§ PROVIDED MATERIAL:

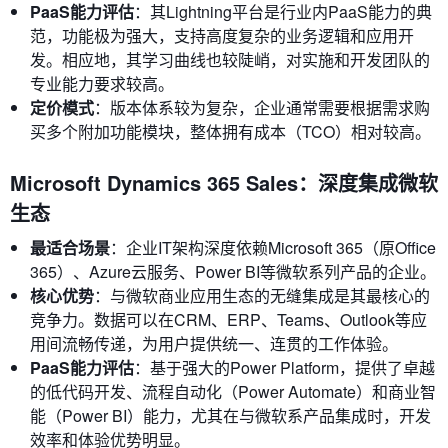
PaaS能力评估
：其Lightning平台是行业内PaaS能力的典
范，功能极为强大，支持高度复杂的业务逻辑和应用开
发。相应地，其学习曲线也较陡峭，对实施和开发团队的
专业能力要求较高。
定价模式
：版本体系较为复杂，企业通常需要根据需求购
买多个附加功能模块，整体拥有成本（TCO）相对较高。
Microsoft Dynamics 365 Sales：深度集成微软
生态
最适合场景
：企业IT架构深度依赖Microsoft 365（原Office
365）、Azure云服务、Power BI等微软系列产品的企业。
核心优势
：与微软商业应用生态的无缝集成是其最核心的
竞争力。数据可以在CRM、ERP、Teams、Outlook等应
用间流畅传递，为用户提供统一、连贯的工作体验。
PaaS能力评估
：基于强大的Power Platform，提供了卓越
的低代码开发、流程自动化（Power Automate）和商业智
能（Power BI）能力，尤其在与微软系产品集成时，开发
效率和体验优势明显。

§ EXERCISE REQUIREMENTS: Give back every entry verbatim. No pictures belong in the copy.

§ EXERCISE OUTPUT:
PaaS能力评估
：其Lightning平台是行业内PaaS能力的典
范，功能极为强大，支持高度复杂的业务逻辑和应用开
发。相应地，其学习曲线也较陡峭，对实施和开发团队的
专业能力要求较高。
定价模式
：版本体系较为复杂，企业通常需要根据需求购
买多个附加功能模块，整体拥有成本（TCO）相对较高。
Microsoft Dynamics 365 Sales：深度集成微软
生态
最适合场景
：企业IT架构深度依赖Microsoft 365（原Office
365）、Azure云服务、Power BI等微软系列产品的企业。
核心优势
：与微软商业应用生态的无缝集成是其最核心的
竞争力。数据可以在CRM、ERP、Teams、Outlook等应
用间流畅传递，为用户提供统一、连贯的工作体验。
PaaS能力评估
：基于强大的Power Platform，提供了卓越
的低代码开发、流程自动化（Power Automate）和商业智
能（Power BI）能力，尤其在与微软系产品集成时，开发
效率和体验优势明显。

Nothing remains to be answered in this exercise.